Economically the Brexit “hit” has been large and palpable: not just the big headline figures for loss of trade, investment and national income, but a dramatic collapse of the UK’s motor manufacturing industry in barely three years, with the abject failure even to get a new UK-owned battery manufacturing plant established for electric vehicles (Germany has three). Our media is increasingly dominated by real-life Brexit stories behind the stats of escalating food prices and the hundreds of thousands of exporters whose businesses have been decimated or eliminated by new EU customs and regulatory requirements.
Even the BBC, long prevaricating on the issue, has started properly reporting the Brexit catastrophe, particularly its impact on the cost of living, NHS staff shortages and projections of weak future economic growth. It does so with plenty of airtime for Brexiters. But listening to Hannan, Rees-Mogg and Farage in a fantasy land of Brexit benefits which are now clearly non-existent (cheaper food and more money for the NHS), peripheral (Australian and New Zealand trade deals) or positively harmful (“Brexit freedoms” to remove swathes of Britain’s environmental and employment protection), you would think they were witnesses for the prosecution.
For all Labour’s talk of “making Brexit work”, once a future government starts renegotiating Boris’s Brexit deal, it will be pulling at a ball of wool which quickly unravels. Some kind of re-entry into the customs union and single market is where this will soon end, either in stages or in one leap. Norway and Switzerland offer the models and precedents for this semi-detached status. Thereafter full re-entry will be a constant refrain of pro-Europeans.
I suspect Rishi Sunak will make the first move on this road, by soon agreeing a revised form of the Northern Ireland protocol to resolve the current impasse. This will do more than just remove the major bone of contention between London and Brussels. It will also—however much Sunak pretends otherwise—provide a template for a wider reform of Brexit for the entire UK.
The problem for Sunak is that he knows he is opening Pandora’s box, but he can’t duck on Northern Ireland because the issue is too urgent and sensitive—not least in Biden’s Washington—to postpone until after the next general election. This year is the 25th anniversary of the Good Friday Agreement, and any weakening of its commitment to a borderless Ireland would be unconscionable. Equally, any deal on the protocol will reinforce what is surely its core purpose of keeping Northern Ireland within the EU single market, precisely to avoid north-south trade and travel barriers.

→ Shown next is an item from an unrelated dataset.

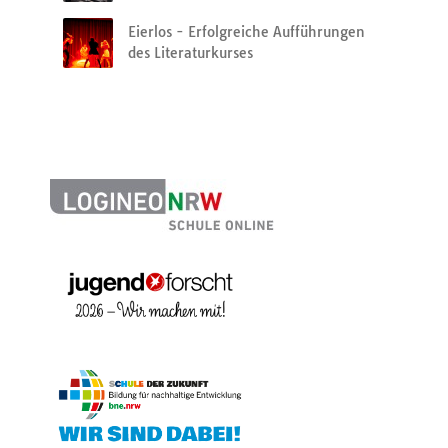
Eierlos - Erfolgreiche Aufführungen
des Literaturkurses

The thorny issue is what happens to the regulation of trade east-west between Great Britain and Northern Ireland. Any deal on this, however much ground the EU gives on existing requirement for customs declarations and so forth, must have the effect of securing in perpetuity a completely open north-south border in Ireland, with both sides effectively part of the EU. This is why the extreme unionist DUP is trying to block any deal on the protocol, unless it meets impossible demands for entirely unregulated east-west trade between Ireland and a Great Britain outside the single market.
Sunak has little choice but to call the DUP’s bluff, unless he intends to start a trade war with Brussels. And that course is simply not viable for him in his current economic and political predicament. At least, not without making it far worse, if that were possible.